Un report de prescription en cas de récidive sur mineur
La prescription est la période au-delà de laquelle il n'est plus possible de poursuivre l'auteur d'une infraction. Cette prescription n'est pas inéluctable : son point de départ peut être reporté en cas d'acte d'enquête, auquel cas le point de départ n'est plus la date des faits mais celle de cet acte. De même, s'il existe un lien entre des infractions (même auteur, mode opératoire), un acte interruptif pour l'une peut interrompre la prescription d'une autre et lui fixer un nouveau point de départ. Il existe aussi un principe de prescription « glissante » pour les victimes mineures : le délai est prolongé si le mis en cause récidive sur un autre mineur. Toutefois, ces dérogations sont jugées insuffisantes par le collectif.

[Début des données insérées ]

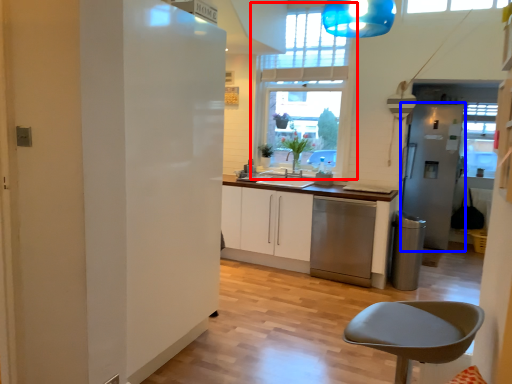 Question: Among these objects, which one is farthest to the camera, window (highlighted by a red box) or fridge (highlighted by a blue box)?

Choices:
 (A) window
 (B) fridge

Answer: (B) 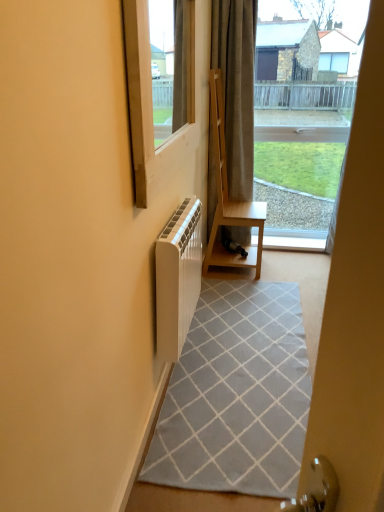 Question: From the image's perspective, is light brown wood shelf at center on dark gray textured curtain at center?

Choices:
 (A) no
 (B) yes

Answer: (A)

Question: Is light brown wood shelf at center oriented away from dark gray textured curtain at center?

Choices:
 (A) no
 (B) yes

Answer: (A)

Question: From a real-world perspective, is light brown wood shelf at center on dark gray textured curtain at center?

Choices:
 (A) no
 (B) yes

Answer: (A)

Question: Is light brown wood shelf at center completely or partially outside of dark gray textured curtain at center?

Choices:
 (A) yes
 (B) no

Answer: (A)

Question: From a real-world perspective, is light brown wood shelf at center located beneath dark gray textured curtain at center?

Choices:
 (A) no
 (B) yes

Answer: (B)

Question: Looking at their shapes, would you say light brown wood shelf at center is wider or thinner than white plastic window at upper left?

Choices:
 (A) thin
 (B) wide

Answer: (B)

Question: In the image, is light brown wood shelf at center on the left side or the right side of white plastic window at upper left?

Choices:
 (A) left
 (B) right

Answer: (B)

Question: Does point (254, 223) appear closer or farther from the camera than point (157, 159)?

Choices:
 (A) farther
 (B) closer

Answer: (A)

Question: From the image's perspective, is light brown wood shelf at center located above or below white plastic window at upper left?

Choices:
 (A) above
 (B) below

Answer: (B)

Question: Does point (220, 178) appear closer or farther from the camera than point (307, 246)?

Choices:
 (A) farther
 (B) closer

Answer: (B)

Question: Is light brown wood shelf at center spatially inside white wood at center, or outside of it?

Choices:
 (A) inside
 (B) outside

Answer: (B)

Question: Would you say light brown wood shelf at center is to the left or to the right of white wood at center in the picture?

Choices:
 (A) left
 (B) right

Answer: (A)

Question: In terms of width, does light brown wood shelf at center look wider or thinner when compared to white wood at center?

Choices:
 (A) thin
 (B) wide

Answer: (B)

Question: Based on their sizes in the image, would you say white wood at center is bigger or smaller than white plastic window at upper left?

Choices:
 (A) big
 (B) small

Answer: (B)

Question: Relative to white plastic window at upper left, is white wood at center in front or behind?

Choices:
 (A) behind
 (B) front

Answer: (A) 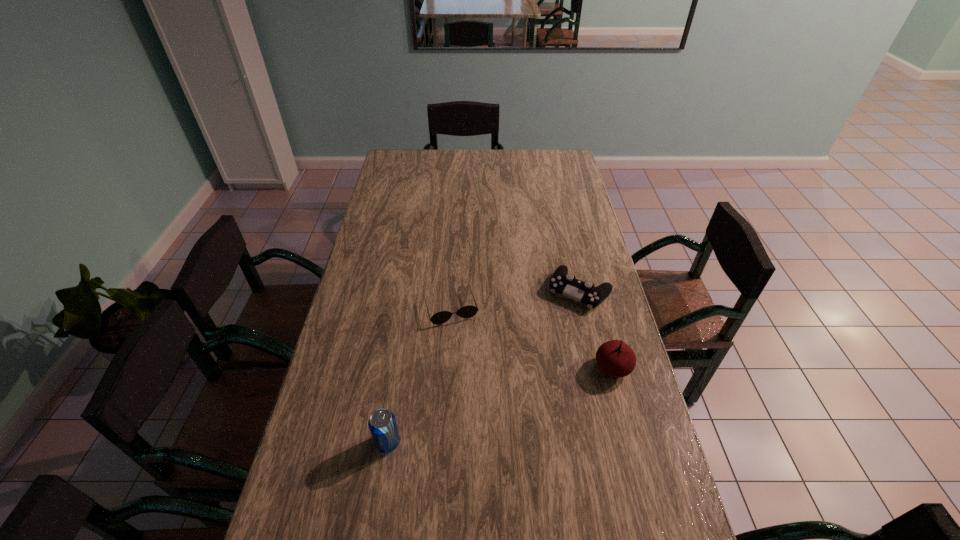 Identify the location of empty space that is in between the control and the third object from right to left. The height and width of the screenshot is (540, 960). (516, 300).

This screenshot has width=960, height=540. I want to click on vacant space that is in between the control and the nearest object, so click(484, 367).

Locate an element on the screen. object that is the third nearest to the sunglasses is located at coordinates (615, 358).

The width and height of the screenshot is (960, 540). In order to click on object that stands as the third closest to the third shortest object in this screenshot , I will do `click(382, 424)`. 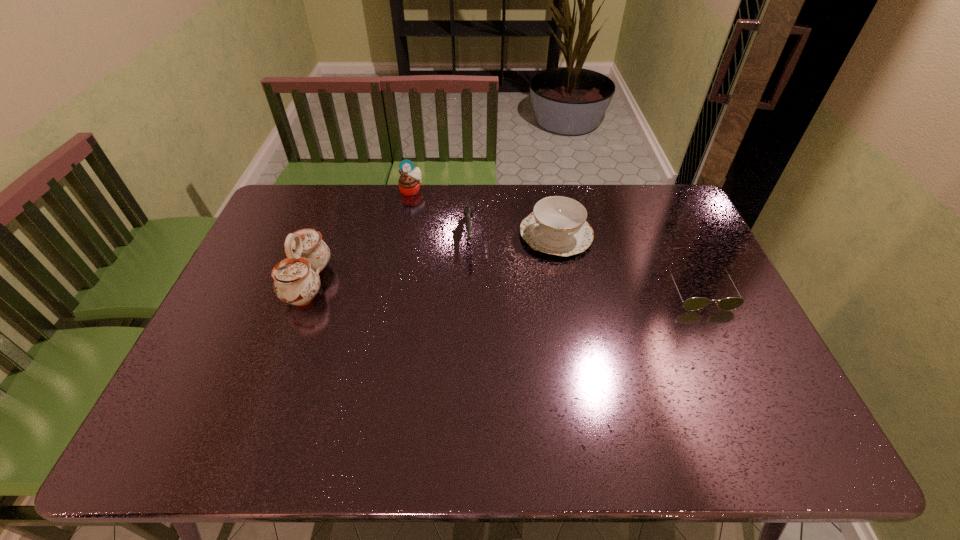 You are a GUI agent. You are given a task and a screenshot of the screen. Output one action in this format:
    pyautogui.click(x=<x>, y=<y>)
    Task: Click on the vacant area situated 0.240m on the front-facing side of the rightmost object
    The width and height of the screenshot is (960, 540).
    Given the screenshot: What is the action you would take?
    (x=745, y=388)

Where is `vacant area situated aiming along the barrel of the gun`? vacant area situated aiming along the barrel of the gun is located at coordinates point(475,368).

Image resolution: width=960 pixels, height=540 pixels. I want to click on vacant space located 0.360m aiming along the barrel of the gun, so click(x=474, y=355).

Identify the location of vacant space located aiming along the barrel of the gun. This screenshot has width=960, height=540. (473, 345).

At what (x,y) coordinates should I click in order to perform the action: click on free location located on the handle side of the right chinaware. Please return your answer as a coordinate pair (x, y). Image resolution: width=960 pixels, height=540 pixels. Looking at the image, I should click on 448,289.

Locate an element on the screen. This screenshot has width=960, height=540. blank area located on the handle side of the right chinaware is located at coordinates (490, 268).

Where is `vacant space located on the handle side of the right chinaware`? Image resolution: width=960 pixels, height=540 pixels. vacant space located on the handle side of the right chinaware is located at coordinates (471, 278).

Image resolution: width=960 pixels, height=540 pixels. Find the location of `vacant space located 0.390m on the front-facing side of the fourth object from right to left`. vacant space located 0.390m on the front-facing side of the fourth object from right to left is located at coordinates (459, 264).

Image resolution: width=960 pixels, height=540 pixels. I want to click on vacant space situated 0.230m on the front-facing side of the fourth object from right to left, so click(439, 234).

This screenshot has width=960, height=540. What are the coordinates of `free space located on the front-facing side of the fourth object from right to left` in the screenshot? It's located at (430, 220). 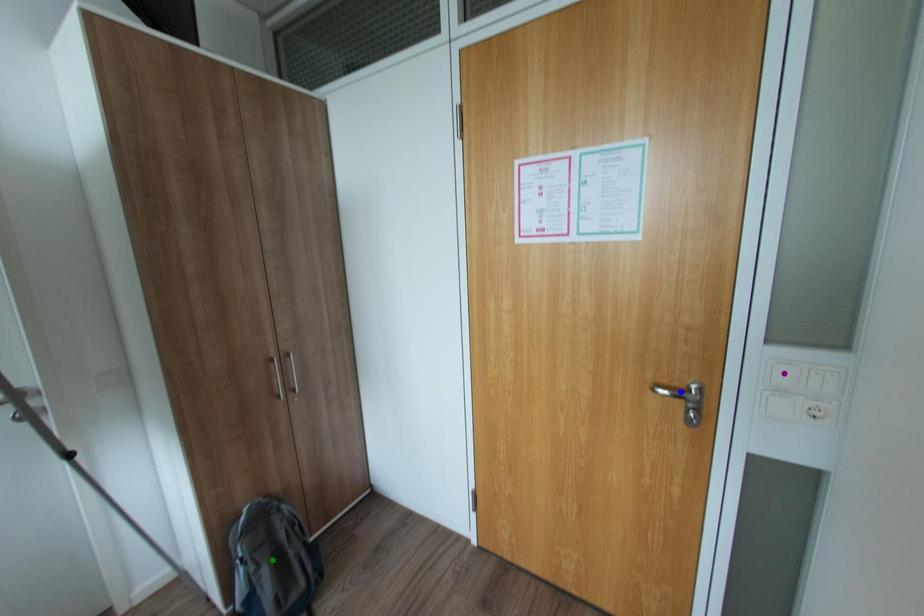 Order these from nearest to farthest:
purple point
blue point
green point

purple point
blue point
green point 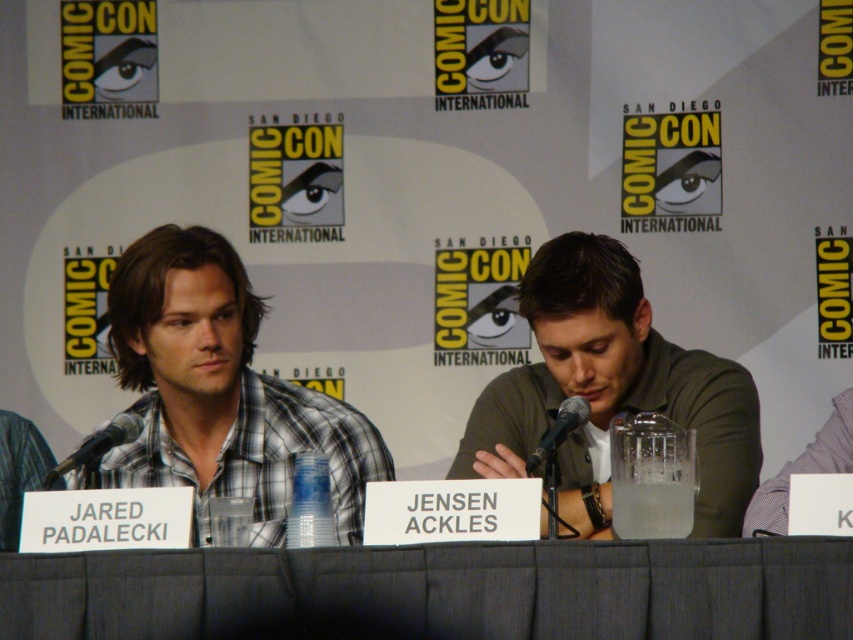 Is point (599, 365) less distant than point (569, 424)?

No, (599, 365) is further to viewer.

Is green matte shirt at center closer to the viewer compared to black metallic microphone at center?

No, it is behind black metallic microphone at center.

Where is `green matte shirt at center`? green matte shirt at center is located at coordinates (611, 388).

Is plaid shirt at left in front of black metallic microphone at left?

Yes, it is in front of black metallic microphone at left.

Does plaid shirt at left have a larger size compared to black metallic microphone at left?

Yes.

Describe the element at coordinates (219, 394) in the screenshot. The image size is (853, 640). I see `plaid shirt at left` at that location.

Locate an element on the screen. This screenshot has height=640, width=853. plaid shirt at left is located at coordinates (219, 394).

Can you confirm if plaid shirt at left is thinner than green matte shirt at center?

Incorrect, plaid shirt at left's width is not less than green matte shirt at center's.

This screenshot has height=640, width=853. What do you see at coordinates (219, 394) in the screenshot?
I see `plaid shirt at left` at bounding box center [219, 394].

Find the location of a particular element. The height and width of the screenshot is (640, 853). plaid shirt at left is located at coordinates pyautogui.click(x=219, y=394). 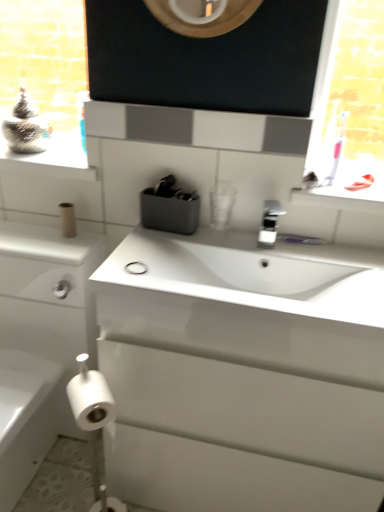 Locate an element on the screen. Image resolution: width=384 pixels, height=512 pixels. empty space that is ontop of white glossy sink at center (from a real-world perspective) is located at coordinates (248, 254). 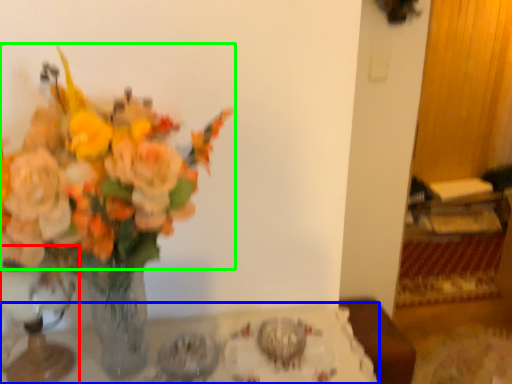 Question: Based on their relative distances, which object is nearer to vase (highlighted by a red box)? Choose from table (highlighted by a blue box) and flower (highlighted by a green box).

Choices:
 (A) table
 (B) flower

Answer: (A) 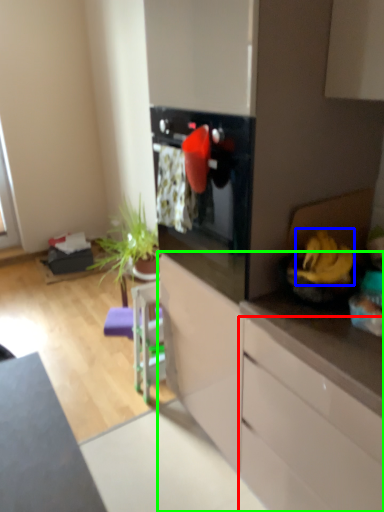 Question: Considering the real-world distances, which object is closest to cabinetry (highlighted by a red box)? banana (highlighted by a blue box) or cabinetry (highlighted by a green box).

Choices:
 (A) banana
 (B) cabinetry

« L'un des piliers de l'impunité »
« Quid de l'enfant violé trois mille fois par son père ? Ce n'est pas pris en compte dans la prescription glissante », relève Mié Kohiyama, cofondatrice de BeBrave France, association de protection de l'enfance. « La prescription est l'un des piliers de l'impunité » des auteurs de crimes sexuels, dénonce-t-elle. « La sidération, la dissociation, l'amnésie traumatique, ça peut durer vingt ans, trente, ou toute une vie », ajoute Emmanuelle Dancourt, fondatrice de l'association MeToo Media.
La question des preuves
Mais comment recueillir des preuves tant d'années plus tard ? Dans les affaires de violences sexuelles, il est déjà « très rare d'avoir des éléments matériels, de l'ADN ou des vidéos. On a des expertises, des témoignages », rétorque Anne-Claire Le Jeune, avocate de nombreuses plaignantes. « L'imprescriptibilité ne signifie pas renoncer à l'exigence de la preuve, mais laisser une chance à l'enquête », estime Me Le Jeune. « Si le procureur estime que le dossier n'est pas suffisamment solide, il pourra toujours classer pour infraction insuffisamment caractérisée. » Elle se souvient qu'à ses débuts d'avocate, « il y a quinze ans », « l'imprescriptibilité était inaudible », le monde judiciaire étant mu par la « conviction que le temps permettait de rétablir un certain équilibre et qu'il y avait un droit à l'oubli ». Sauf que « le traumatisme ne s'oublie pas, il te poursuit », témoigne Thysia Huisman. « Ça m'a presque détruite. »
« Le coût financier d'une victime pour la société »
Pour convaincre « les politiques » de changer la loi, l'avocate Myriam Guedj Benayoun, qui défend deux femmes dans l'affaire Bruel, veut parler « crûment » et pointe « le coût financier d'une victime pour la société ». Une victime « n'arrive pas à travailler, développe des maladies annexes ». Lui permettre d'avoir une réponse judiciaire, « c'est un retour sur l'investissement ». Lundi, un compromis a été conclu entre le Parlement européen – favorable à l'imprescriptibilité – et les États membres pour allonger les délais de prescription dans les affaires de violences sexuelles sur mineurs au sein de l'Union européenne.